(Extracted page text data)
━━━━━━━━
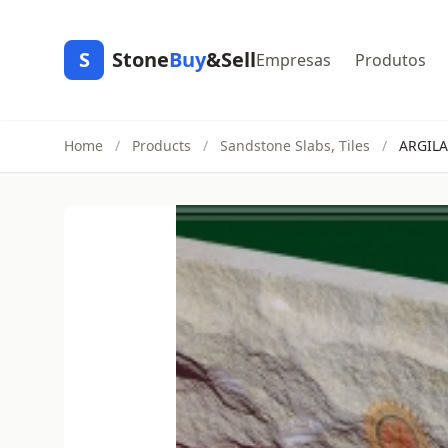
S
Stone
Buy
&Sell
Empresas
Produtos
Home
/
Products
/
Sandstone Slabs, Tiles
/
ARGILA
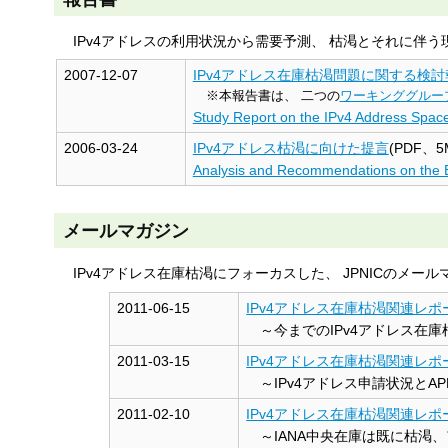
IPv4アドレスの利用状況から需要予測、 枯渇とそれに伴
2007-12-07
IPv4アドレス在庫枯渇問題に関する検討
※本報告書は、 二つの
ワーキンググルー
Study Report on the IPv4 Address Space
2006-03-24
IPv4アドレス枯渇に向けた提言
(PDF、5
Analysis and Recommendations on the E
メールマガジン
IPv4アドレス在庫枯渇にフォーカスした、 JPNICのメー
2011-06-15
IPv4アドレス在庫枯渇関連レポー
～今までのIPv4アドレス在
2011-03-15
IPv4アドレス在庫枯渇関連レポート
～IPv4アドレス申請状況とAP
2011-02-10
IPv4アドレス在庫枯渇関連レポート
～IANA中央在庫は既に枯渇、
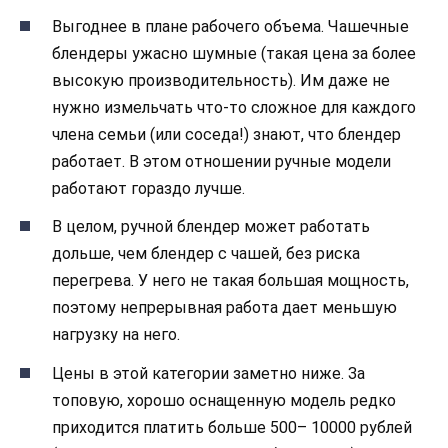
Выгоднее в плане рабочего объема. Чашечные
блендеры ужасно шумные (такая цена за более
высокую производительность). Им даже не
нужно измельчать что-то сложное для каждого
члена семьи (или соседа!) знают, что блендер
работает. В этом отношении ручные модели
работают гораздо лучше.
В целом, ручной блендер может работать
дольше, чем блендер с чашей, без риска
перегрева. У него не такая большая мощность,
поэтому непрерывная работа дает меньшую
нагрузку на него.
Цены в этой категории заметно ниже. За
топовую, хорошо оснащенную модель редко
приходится платить больше 500– 10000 рублей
━━━━━━━━
*Assignment:* Please write out all the entries above again exactly as they appear, skipping any images.

*Answer box:*
S
Stone
Buy
&Sell
Empresas
Produtos
Home
/
Products
/
Sandstone Slabs, Tiles
/
ARGILA
IPv4アドレスの利用状況から需要予測、 枯渇とそれに伴
2007-12-07
IPv4アドレス在庫枯渇問題に関する検討
※本報告書は、 二つの
ワーキンググルー
Study Report on the IPv4 Address Space
2006-03-24
IPv4アドレス枯渇に向けた提言
(PDF、5
Analysis and Recommendations on the E
メールマガジン
IPv4アドレス在庫枯渇にフォーカスした、 JPNICのメー
2011-06-15
IPv4アドレス在庫枯渇関連レポー
～今までのIPv4アドレス在
2011-03-15
IPv4アドレス在庫枯渇関連レポート
～IPv4アドレス申請状況とAP
2011-02-10
IPv4アドレス在庫枯渇関連レポート
～IANA中央在庫は既に枯渇、
Выгоднее в плане рабочего объема. Чашечные
блендеры ужасно шумные (такая цена за более
высокую производительность). Им даже не
нужно измельчать что-то сложное для каждого
члена семьи (или соседа!) знают, что блендер
работает. В этом отношении ручные модели
работают гораздо лучше.
В целом, ручной блендер может работать
дольше, чем блендер с чашей, без риска
перегрева. У него не такая большая мощность,
поэтому непрерывная работа дает меньшую
нагрузку на него.
Цены в этой категории заметно ниже. За
топовую, хорошо оснащенную модель редко
приходится платить больше 500– 10000 рублей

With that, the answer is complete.